Małży bałtyckich jest naprawdę dużo. Na powierzchni jednego m kw. potrafi występować od kilkudziesięciu do kilkuset osobników. "A bywa, że i parę tysięcy, zwłaszcza kiedy jest wśród nich dużo małych, młodych osobników. Ile bytuje już na jednym hektarze (100 x 100 metrów) łatwo obliczyć, a morze jest o wiele większe" - zauważa Woźniczka.
Ekspert zauważa, że tak jak w przypadku zwierząt dziko żyjących, tak i u małży, w przypadku śmierci padłe osobniki są zazwyczaj szybko rozkładane przez padlinożerców i bakterie. Różnica jest taka, że po rozkładzie małży w większości przypadków pozostaje wapienna muszla, której dalszy rozkład może trwać latami. "Stąd w morzu zawsze licznie występują puste muszle, które są niemymi śladami po zwierzętach które padły, nierzadko nawet kilka lat wcześniej" - wyjaśnia naukowiec.

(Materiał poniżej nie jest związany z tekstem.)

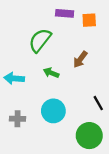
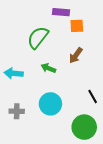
orange square: (89, 20) -> (77, 26), moved

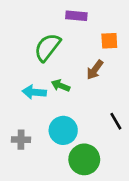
orange square: (77, 26) -> (109, 41), moved
cyan arrow: (14, 73) -> (34, 92), moved
green circle: (84, 127) -> (84, 159), moved

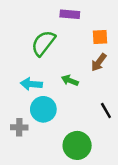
brown arrow: (95, 70) -> (99, 62), moved
green arrow: (61, 86) -> (70, 80), moved
cyan circle: (63, 130) -> (43, 109), moved

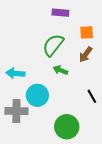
green semicircle: (43, 43) -> (53, 45), moved
cyan arrow: (31, 84) -> (15, 73), moved
gray cross: (19, 127) -> (16, 111), size x1.5

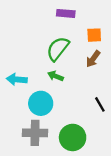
green arrow: (60, 70) -> (56, 76), moved
gray cross: (16, 111) -> (35, 133), moved

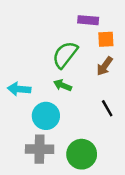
purple rectangle: (66, 13) -> (88, 20), moved
black line: (100, 104) -> (107, 108), moved

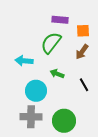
purple rectangle: (88, 20) -> (60, 20), moved
green arrow: (62, 85) -> (57, 74), moved
cyan arrow: (19, 89) -> (24, 61), moved

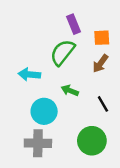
purple rectangle: (60, 20) -> (73, 24), turned 63
green circle: (64, 121) -> (92, 141), moved

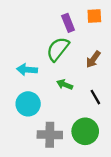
orange square: (102, 38) -> (94, 16), moved
cyan circle: (44, 111) -> (28, 104), moved
gray cross: (38, 143) -> (50, 135), moved

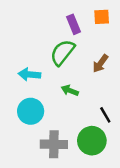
black line: (95, 97) -> (105, 115), moved

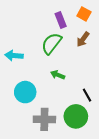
orange square: (102, 17) -> (84, 14), turned 32
brown arrow: (100, 63) -> (83, 39), moved
cyan arrow: (29, 75) -> (14, 56), moved

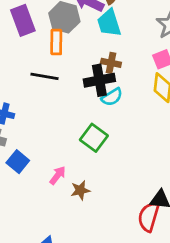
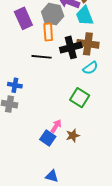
brown cross: (111, 63) -> (88, 44), size x1.5
black cross: (99, 80) -> (71, 47), moved
blue square: (18, 162) -> (48, 138), moved

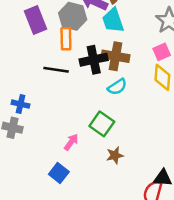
pink arrow: (56, 126) -> (71, 142), moved
brown star: (73, 136) -> (115, 155), moved

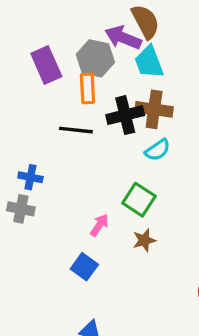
brown star: (115, 155) -> (144, 240), moved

Czytaj też: Pokazali zdjęcie z Gdyni. Foka wyszła za daleko
Turystów zastanawia często to, jakim cudem, to co leżało na dnie morza, nagle znajduje się na plaży. To zasługa sztormów, które silnie falowania oddziałują na dno morskie. " Efektem jest wzburzanie osadów dennych, a także prądy, które to oddziaływanie potęgują i odpowiadają za transport tego, co z dna zostaje wymyte. Siła tego oddziaływania jest zasadniczo pochodną siły wiatru, choć nie bez znaczenia jest także jego kierunek i czas trwania" - wyjaśnia Woźniczka. Szczególnie łatwo przenoszone są rzeczy najlżejsze, czyli np. puste muszle.
"W takcie transportu następuje także pewnego rodzaju sortowanie niesionych wodą przedmiotów (i organizmów). Te lżejsze wędrują łatwiej i dalej, cięższe osadzają się szybciej. Widać to także na plaży, gdzie w jednych miejscach skupiają się głównie puste muszle, często oddzielnie "czarne" i "białe", w innych towarzyszą im muszle "pełne". Nie brakuje także fragmentów drewna czy zwykłych śmieci. Są też miejsca gdzie muszli nie ma w ogóle, choć kilkanaście metrów dalej mogą leżeć ich całe zwały. To efekt układu prądów, które w różnych miejscach, z różną intensywnością "wyrzucają" na brzeg niesione przedmioty i organizmy" - czytamy w poście.
Przy silnych sztormach opisane zjawiska są znacznie częstsze, a w efekcie na plażach widzimy ogromne zbiorowiska muszli czy wodorostów, drewna lub niestety śmieci.
Trwa ładowanie wpisu: facebook
Naturalny proces
Jak podkreśla badacz, nie ma w tym zjawisku niczego niezwykłego. Jest to proces w pełni naturalny, a ilość muszli i małży na plaży to nie przejaw jakichś niekorzystnych zjawisk zachodzących w morzu, a efekt siły sztormu i pośrednio także bogactwa życia na dnie" - wyjaśnia.
Jak dowiadujemy się z postu, w przypadku polskiego wybrzeża, najczęściej intensywne wyrzucanie na brzeg ma miejsce przy sztormach wiejących z kierunków zbliżonych do północnych.
"Ostatni sztorm był wywołany przez wiatr z kierunku północno – wschodniego, z którego wieje stosunkowo rzadko, ale też wiatr z tego kierunku intensywnie oddziałuje na plaże Trójmiasta, zazwyczaj dobrze osłonięte, przed najczęstszymi wiatrami z kierunków zachodnich i północno – zachodnich" - podsumowuje ekspert.